Kaiser Health News: Capsules: Report: Federal Exchange A Comparative Bargain
As rocky as its rollout was, it cost the federal exchange, healthcare.gov, an average of $647 of federal tax dollars to sign up each enrollee, according to a new report. It cost an average of $1,503 – well over twice as much – to sign up each person in the 15 exchanges run by individual states and Washington, D.C. The report, released Wednesday, was compiled using data from federal enrollment figures and federal exchange funding for both the federal and state exchanges (Rovner, 5/8).
The Oregonian: Top Oregon Health Agency Manager, Tina Edlund, Will Head Health Insurance Exchange Transition
Acting Oregon Health Authority Director Tina Edlund has been tapped to head Cover Oregon's transition to using the federal health insurance exchange. Edlund had taken over the helm at OHA, the state's Medicaid agency, when then-director Bruce Goldberg moved over as interim head of Cover Oregon.

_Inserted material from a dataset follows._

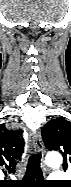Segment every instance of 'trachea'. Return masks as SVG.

Now she finds herself with the task of fixing the problem Goldberg and others couldn't: giving Oregonians access to a website allowing same-day self-enrollment (Budnick, 5/7).
Kaiser Health News: California's Small Business Health Insurance Exchange Off To Slow Start
California’s insurance marketplace for small businesses has attracted just a fraction of eligible companies, with most being deterred by technology glitches, paperwork delays and customer service problems (Gorman, 5/8).
Kaiser Health News: Capsules: Arizona Offers ‘Sneak Peak’ At Costs Of Shifting Kids Off CHIP
Families of Arizona children who were forced to switch from the Children’s Health Insurance Program (CHIP) to private plans sold in the federal marketplace are likely paying more and getting fewer benefits, according to a study released Thursday. Millions of families who are ineligible for Medicaid could soon face the same choice if Congress chooses not to extend funding for the state-federal CHIP program when it expires in October 2015. Arizona was the first and only state to end its children’s insurance program — because its state legislature acted before the 2010 Affordable Care Act banned states from reducing children’s health coverage (Galewitz, 5/7).